══ Records for the exercise ══

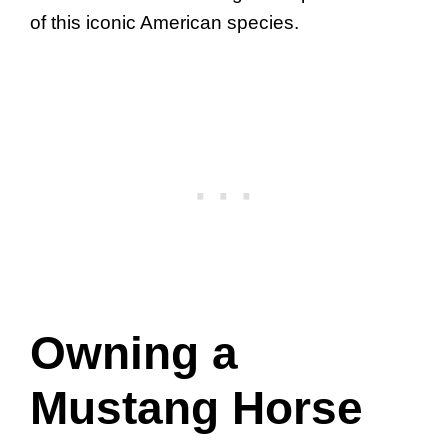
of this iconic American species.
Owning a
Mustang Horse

═══
══ Records for the exercise ══

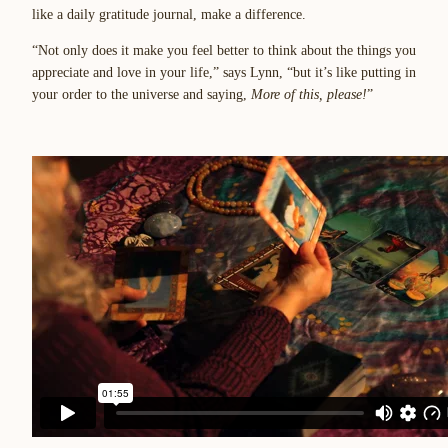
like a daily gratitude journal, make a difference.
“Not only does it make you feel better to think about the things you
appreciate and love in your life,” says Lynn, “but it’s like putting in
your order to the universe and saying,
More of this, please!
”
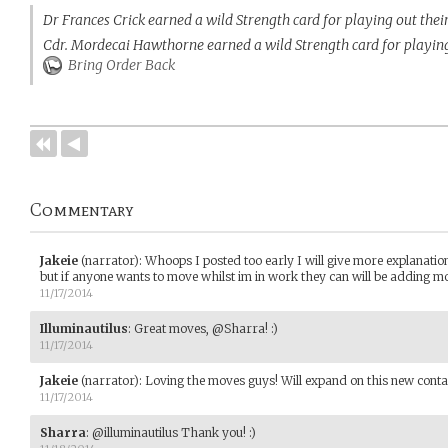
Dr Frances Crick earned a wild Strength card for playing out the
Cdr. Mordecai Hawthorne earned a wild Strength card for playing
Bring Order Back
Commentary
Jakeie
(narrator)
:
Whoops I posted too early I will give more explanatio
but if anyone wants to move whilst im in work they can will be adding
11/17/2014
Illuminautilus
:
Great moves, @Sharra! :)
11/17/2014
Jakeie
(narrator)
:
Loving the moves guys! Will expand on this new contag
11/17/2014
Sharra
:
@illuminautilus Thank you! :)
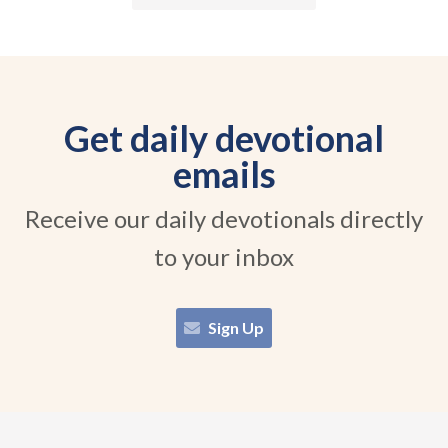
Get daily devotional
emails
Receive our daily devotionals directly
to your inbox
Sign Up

═══

### Work item
Look through the material and copy each line that has "make".

### Task answer
like a daily gratitude journal, make a difference.
“Not only does it make you feel better to think about the things you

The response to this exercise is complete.